When red hot iron is plunged into water, a blanket of steam forms on the surface doing a fairly good job of insulating. That plus the inner residual heat will slow the quench down to the point where full hardness won't be attained. Blacksmithing books all recommend swirling the work vigorously to dislodge the steam bubbles and properly quench the work.

This is true. In ferrous metals, the effects from that phenomenon are likely to prevent a metal from reaching it's highest possible hardness which occurs right after the quench. All metal composition and treatment guides will list the metal's highest possible hardness. For example, the AISI standard states that 4140 has maximum hardness of 54 to 59 depending on the exact carbon content. Tools steels, which have tighter tolerances on component make-up, have a more precise number for max hardness. O1 for example is 64-65.

The effect from steam build-up around the part might lower the top-end number by a point or two. More likely, it will fracture the part. Some areas of the part will be in-contact with water (which is rapidly taking-away the heat) and some areas are surrounded by super-heated steam. The sharp contrast causes fractures.

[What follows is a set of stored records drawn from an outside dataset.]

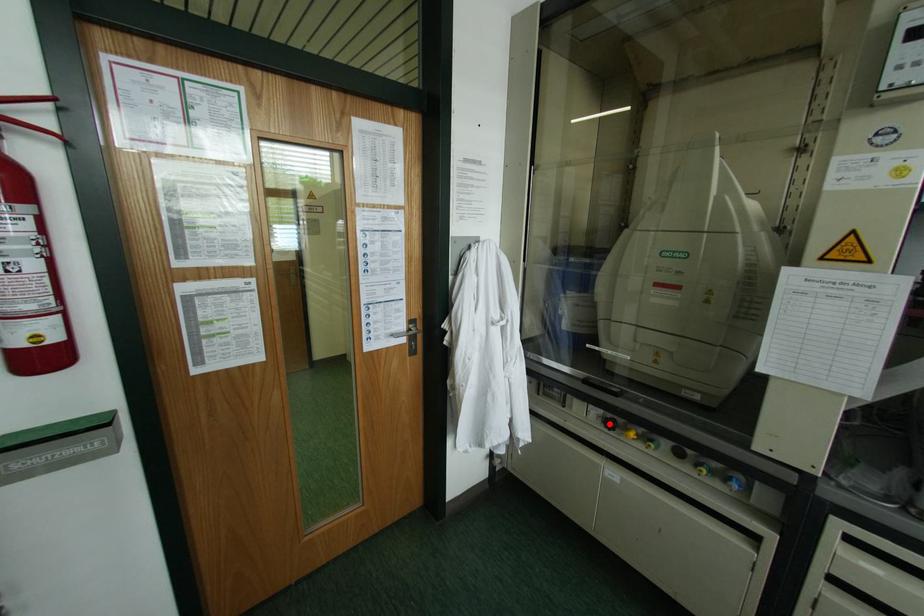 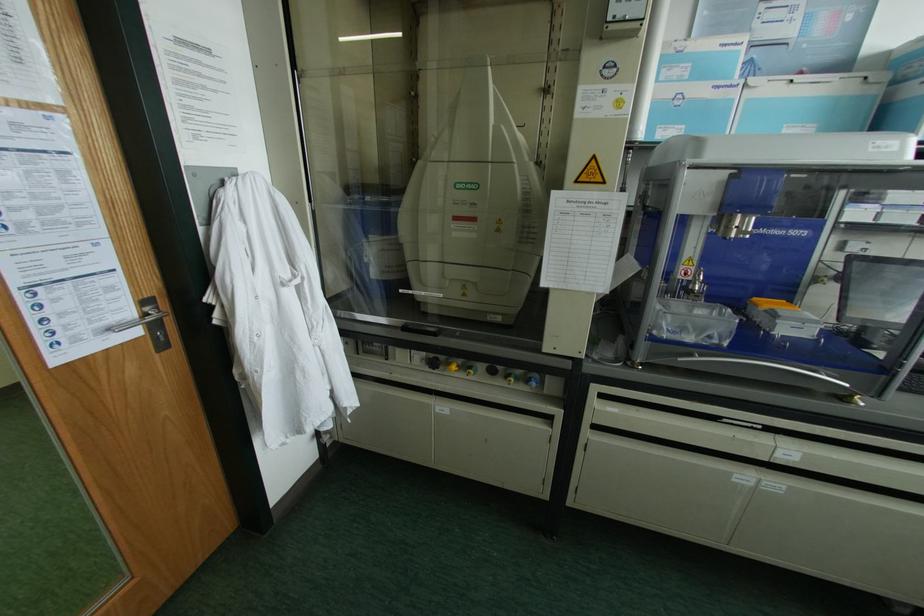 Locate, in the second image, the point that corresponds to the highlighted location in the first image.

(432, 363) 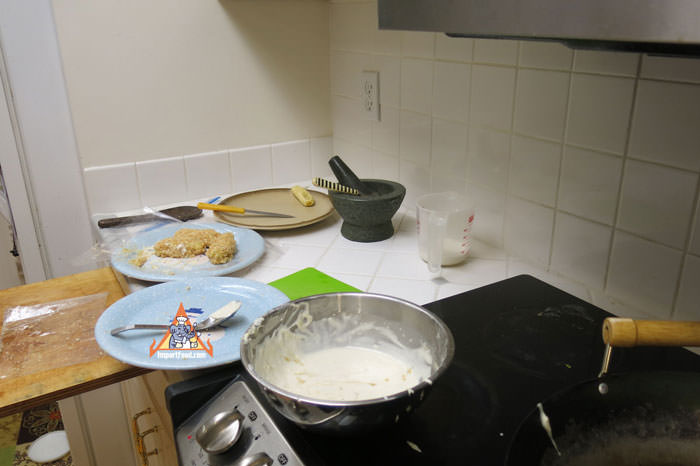 Find the location of a particular element. The width and height of the screenshot is (700, 466). stove is located at coordinates (547, 359). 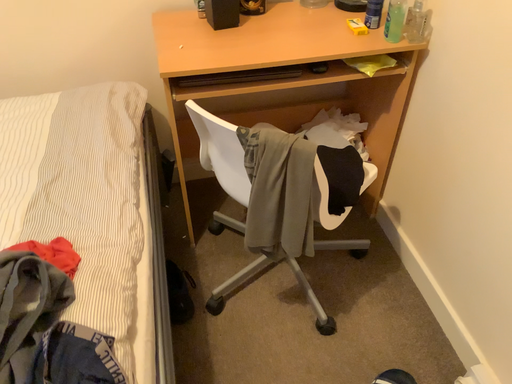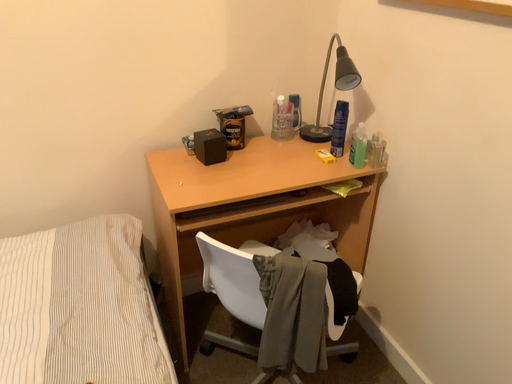 Question: How did the camera likely rotate when shooting the video?

Choices:
 (A) rotated downward
 (B) rotated upward

Answer: (B) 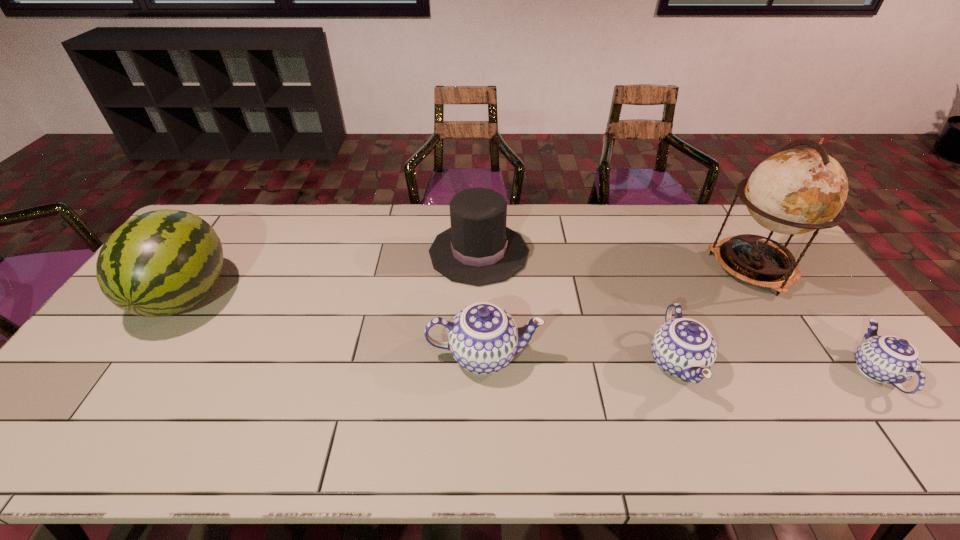 Identify the location of the tallest chinaware. The image size is (960, 540). (483, 338).

Locate an element on the screen. This screenshot has height=540, width=960. the second chinaware from right to left is located at coordinates (682, 347).

Locate an element on the screen. This screenshot has height=540, width=960. the fifth tallest object is located at coordinates (682, 347).

You are a GUI agent. You are given a task and a screenshot of the screen. Output one action in this format:
    pyautogui.click(x=<x>, y=<y>)
    Task: Click on the rightmost chinaware
    The width and height of the screenshot is (960, 540).
    Given the screenshot: What is the action you would take?
    pyautogui.click(x=889, y=359)

Where is `the shortest object`? the shortest object is located at coordinates (889, 359).

In order to click on dress hat in this screenshot , I will do `click(478, 249)`.

In order to click on the fifth shortest object in this screenshot , I will do `click(160, 263)`.

This screenshot has width=960, height=540. In order to click on the leftmost object in this screenshot , I will do `click(160, 263)`.

This screenshot has height=540, width=960. I want to click on the tallest object, so pos(795,191).

Locate an element on the screen. This screenshot has width=960, height=540. vacant space situated at the spout of the tallest chinaware is located at coordinates (570, 355). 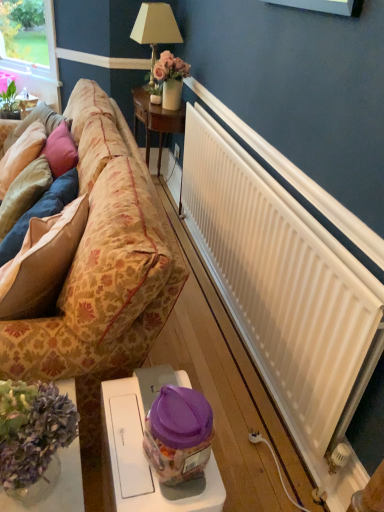 Question: Is floral-patterned fabric couch at left inside suede-like beige pillow at left, the 3th pillow positioned from the left?

Choices:
 (A) no
 (B) yes

Answer: (A)

Question: Is the depth of suede-like beige pillow at left, the 3th pillow positioned from the left, less than that of floral-patterned fabric couch at left?

Choices:
 (A) yes
 (B) no

Answer: (B)

Question: Is suede-like beige pillow at left, the 3th pillow positioned from the left, behind floral-patterned fabric couch at left?

Choices:
 (A) no
 (B) yes

Answer: (B)

Question: Is suede-like beige pillow at left, the 3th pillow positioned from the left, not within floral-patterned fabric couch at left?

Choices:
 (A) no
 (B) yes

Answer: (A)

Question: Considering the relative sizes of suede-like beige pillow at left, placed as the 1th pillow when sorted from right to left, and floral-patterned fabric couch at left in the image provided, is suede-like beige pillow at left, placed as the 1th pillow when sorted from right to left, thinner than floral-patterned fabric couch at left?

Choices:
 (A) yes
 (B) no

Answer: (A)

Question: In the image, is suede-like beige pillow at left, the 3th pillow positioned from the left, positioned in front of or behind velvet beige pillow at left, which appears as the 3th pillow when viewed from the right?

Choices:
 (A) behind
 (B) front

Answer: (B)

Question: Is suede-like beige pillow at left, the 3th pillow positioned from the left, inside or outside of velvet beige pillow at left, which appears as the 3th pillow when viewed from the right?

Choices:
 (A) outside
 (B) inside

Answer: (A)

Question: Does point (29, 266) appear closer or farther from the camera than point (0, 163)?

Choices:
 (A) closer
 (B) farther

Answer: (A)

Question: From the image's perspective, relative to velvet beige pillow at left, which appears as the 3th pillow when viewed from the right, is suede-like beige pillow at left, placed as the 1th pillow when sorted from right to left, above or below?

Choices:
 (A) above
 (B) below

Answer: (B)

Question: From a real-world perspective, is velvet beige pillow at left, which appears as the 3th pillow when viewed from the right, above or below white plastic table at lower center, acting as the second table starting from the top?

Choices:
 (A) below
 (B) above

Answer: (B)

Question: Considering the positions of point 21,150 and point 140,418, is point 21,150 closer or farther from the camera than point 140,418?

Choices:
 (A) closer
 (B) farther

Answer: (B)

Question: Is velvet beige pillow at left, which appears as the 3th pillow when viewed from the right, taller or shorter than white plastic table at lower center, arranged as the third table when viewed from the back?

Choices:
 (A) short
 (B) tall

Answer: (A)

Question: Considering the relative positions of velvet beige pillow at left, placed as the 1th pillow when sorted from left to right, and white plastic table at lower center, arranged as the third table when viewed from the back, in the image provided, is velvet beige pillow at left, placed as the 1th pillow when sorted from left to right, to the left or to the right of white plastic table at lower center, arranged as the third table when viewed from the back,?

Choices:
 (A) left
 (B) right

Answer: (A)

Question: Considering the positions of suede-like beige pillow at left, the 3th pillow positioned from the left, and floral-patterned fabric couch at left in the image, is suede-like beige pillow at left, the 3th pillow positioned from the left, taller or shorter than floral-patterned fabric couch at left?

Choices:
 (A) short
 (B) tall

Answer: (A)

Question: Is suede-like beige pillow at left, placed as the 1th pillow when sorted from right to left, bigger or smaller than floral-patterned fabric couch at left?

Choices:
 (A) small
 (B) big

Answer: (A) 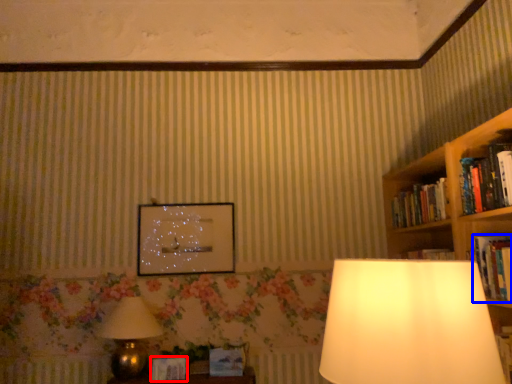 Question: Which object is further to the camera taking this photo, paperback book (highlighted by a red box) or book (highlighted by a blue box)?

Choices:
 (A) paperback book
 (B) book

Answer: (A) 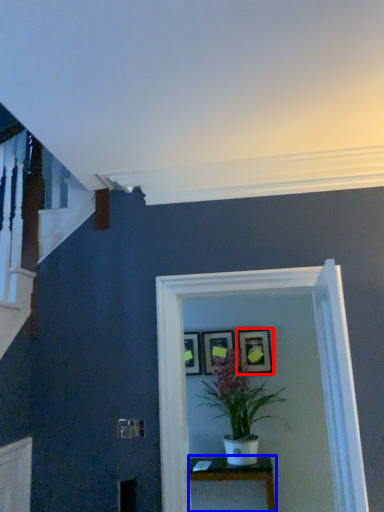 Question: Which point is further to the camera, picture frame (highlighted by a red box) or table (highlighted by a blue box)?

Choices:
 (A) picture frame
 (B) table

Answer: (A) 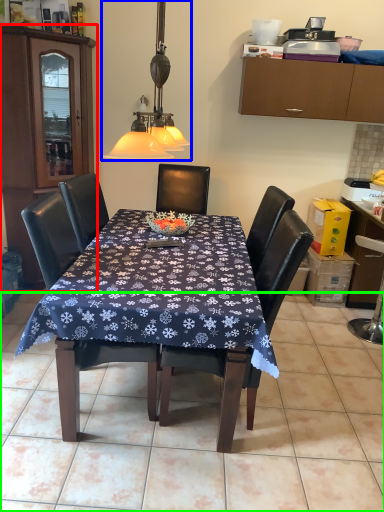 Question: Which object is the farthest from cabinetry (highlighted by a red box)? Choose among these: lamp (highlighted by a blue box) or tile (highlighted by a green box).

Choices:
 (A) lamp
 (B) tile

Answer: (B) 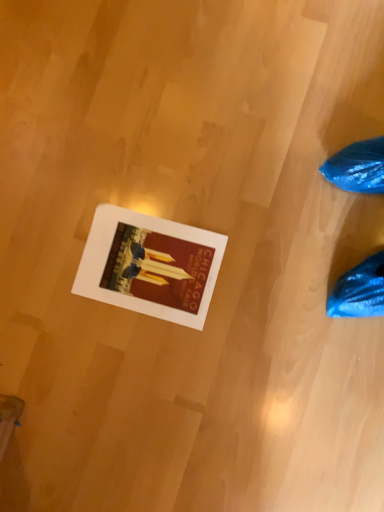 Identify the location of vacant space situated above white matte picture frame at lower left (from a real-world perspective). (146, 265). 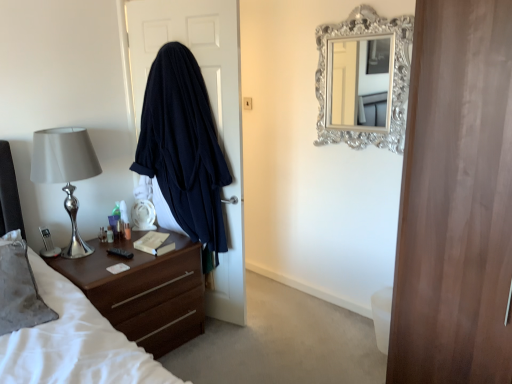 Find the location of a particular element. Image resolution: width=512 pixels, height=384 pixels. free space underneath silver metallic lamp at left (from a real-world perspective) is located at coordinates (92, 252). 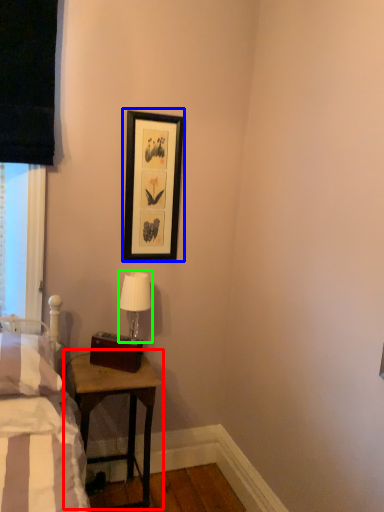 Question: Which object is the closest to the table (highlighted by a red box)? Choose among these: picture frame (highlighted by a blue box) or table lamp (highlighted by a green box).

Choices:
 (A) picture frame
 (B) table lamp

Answer: (B) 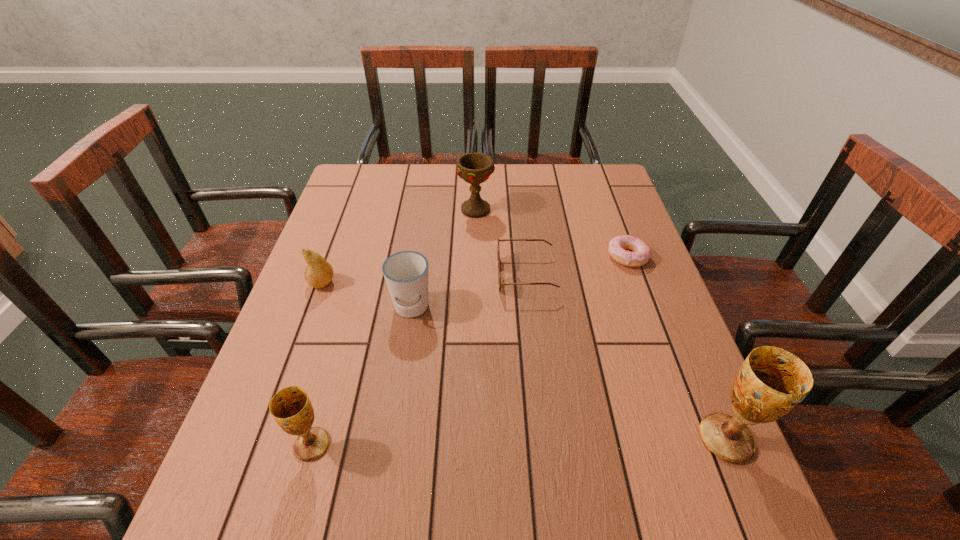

A much bigger problem happens when the quench bath is way too warm to start with. If the bath started-out at 300F it will be much warmer after the quench and may not allow a rapid transition thru Martensite. If that happens, the part will be way more than just a few points way from the target.


Ray

 

[jwmelvin]

Is that—the Leidenfrost effect—why many (most?) quench procedures use oil?

 

[Ray C]

Is that—the Leidenfrost effect—why many (most?) quench procedures use oil?

Yes, it's the Leidenfrost effect. And many quench procedures use oil. Strong saline solutions will mitigate the problem as well.

FWIW, there are many kinds of quenching and there's a lot of science behind it. Most folks think of dunking in oil or water/saline solutions but, air blast and air/water mist are very common too. Then comes Austempering and Marquenching where quenching and /or tempering is done in several steps possibly ranging from molten salt to oil then oil or water. I've never concerned myself with those more complicated methods but, I do find it interesting. For very precise hardening needs, a metallurgist or mechanical/process engineer may tailor a procedure given the part's physical characteristics and material type. The whole purpose is to control the times the material spends at specific temperatures to control the microstructure transformations (hence the term TTT, time-temperature-transformation graph).

There are many phases but, for most ferrous materials, people are concerned with Austentite, Pearlite and Martensite. Each of those are products that form with a specific grain structure within the metal. By manipulating the phases at different speeds the final grain structure can be engineered for a specific outcome.

Ray